A month into 2022, UK house prices posted their strongest start to the year in nearly two decades, according to data released by Nationwide on Tuesday.
Values rose 11.2% in January from a year earlier, leaving the average house price at a record £255,556 ($345,236), nearly £26,000 more than in January 2021 and almost £40,000 more than in January 2020, the UK bank and mortgage provider mentioned.
Last month’s annual gains marked “the fastest pace since June of last year and the best start to the year in 17 years,” Robert Gardner, Nationwide’s chief economist, said in the report.
According to Gardner, robust demand, despite the end of the stamp duty holiday, is supporting price growth nationwide.
The Stamp Duty Holiday was introduced in the UK in the summer of 2020 and removed transfer tax on the first £500,000 of a house sale with savings of up to £15,000 available for buyers. The public holiday was phased out and reverted to the typical stamp duty system at the end of September 2021.
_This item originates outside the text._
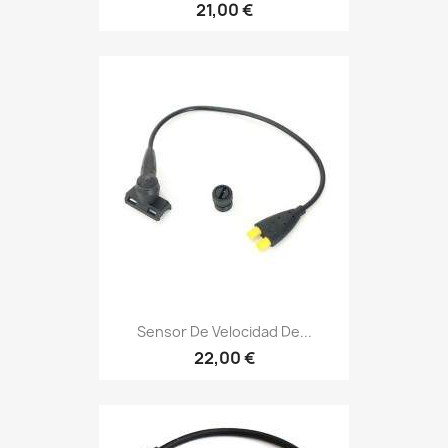
21,00 €
Sensor De Velocidad De...
22,00 €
Along with good demand across the country, there is a severe shortage of homes for sale – another factor helping to fuel the “perfect storm” of housing market growth, according to Jonathan Samuels, CEO of the home-based lender in London Octane Capital.
“Real estate agents nationwide cannot restock shelves quickly enough and the level of available properties remains insufficient compared to the huge levels of buyer demand that are still sweeping the market,” he said. “As a result, it remains a seller’s market and buyers are still taking advantage of the low cost of borrowing to offer a little more to secure their favorite property.”